Only 21% were known human immunodeficiency virus (HIV) status. Among these, 52% were HIV-positive. PZA susceptibility testing Pyrazinamide susceptibility testing was performed using the BACTEC MGIT 960 PZA system (Becton Dickinson) as recommended by the manufacturer. The medium used was modified Middlebrook 7H9 broth (pH 5.9)
containing 100 μg/ml PZA. Mycobacterium bovis BCG ATCC 34540 and Mycobacterium tuberculosis H37Rv ATCC 27294 were used as pyrazinamide resistant and susceptible controls, respectively. 8-Bromo-cAMP The control strains were included in all test sets. Pyrazinamidase assay Pyrazinamidase activity was determined by Wayne’s check details method . This method is based on the detection of POA, which forms a compound with ferrous ammonium sulphate
to produce a brownish or pink colour. Briefly, a heavy loopful BAY 63-2521 datasheet of M. tuberculosis colonies was obtained from cultures that were actively growing in LJ medium and inoculated onto the surfaces of two agar butt tubes, each containing 5 ml of Wayne’s medium supplemented with 100 μg/ml of PZA (Sigma-Aldrich, USA). The tubes were incubated at 37°C. Four days after incubation, 1 ml of freshly prepared 1% ferrous ammonium sulphate was added to the first tube. The tube was left at room temperature for 30 minutes and examined. The assay was positive if a pink or brownish band was present on the surface of the agar. If the test was negative, the test was repeated with a second tube and examined after 7 days of incubation. The results were blindly read by two independent observers. M. bovis BCG and M. tuberculosis H37Rv
were used as negative and positive controls, respectively. DNA extraction Mycobacterial DNAs were extracted by the boiling method . Briefly, one loopful of M. tuberculosis colonies obtained from LJ medium was suspended in 200 μl of TE buffer (10 mM Tris-HCl, 1 mM EDTA, pH 8.0) and boiled for 20 minutes.
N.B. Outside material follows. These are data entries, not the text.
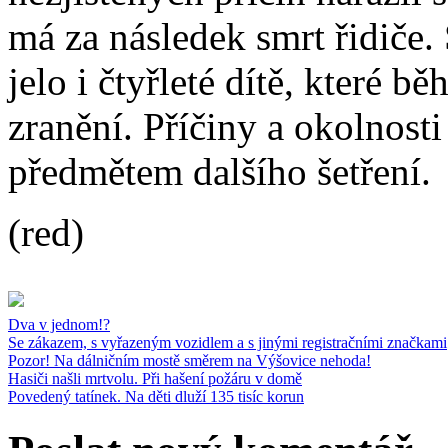
má za následek smrt řidiče.
jelo i čtyřleté dítě, které 
zranění. Příčiny a okolnosti
předmětem dalšího šetření.
(red)
Dva v jednom!?
Se zákazem, s vyřazeným vozidlem a s jinými registračními značkami
Pozor! Na dálničním mostě směrem na Výšovice nehoda!
Hasiči našli mrtvolu. Při hašení požáru v domě
Povedený tatínek. Na děti dluží 135 tisíc korun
The supernatant was collected by centrifugation at 12,000 rpm for 5 min and used as the DNA template for amplification. Amplification and sequencing of the amplified pncA gene The pncA forward primer, pncAF1, (5′-GCGGCGTCATGGACCCTATATC-3′) was located 82 bp Dichloromethane dehalogenase upstream of the start codon, and the reverse primer, pncAR1, (5′-CTTGCGGCGAGCG CTCCA -3′) was located 54 bp downstream of the stop codon of M. tuberculosis pncA (Rv2043c). The expected size of the PCR products was 696 bp. PCR was performed in a total volume of 50 μl, and the PCR reaction mixture consisted of 0.25 mM dNTP (Fermentas, CA, USA), 10 mM Tris-HCl (pH 8.3), 50 mM KCl, 2.0 mM MgCl2, 20 pmol of each primer, 1 unit of Taq DNA polymerase (Fermentas, CA, USA) and 5 μl of crude DNA. The PCR reactions were performed under the following conditions: initial denaturation at 94°C for 5 min; 40 cycles of denaturation at 94°C for 1 min, annealing at 62°C for 1 min and extension at 72°C for 1 min; and 1 final cycle of extension at 72°C for 10 min.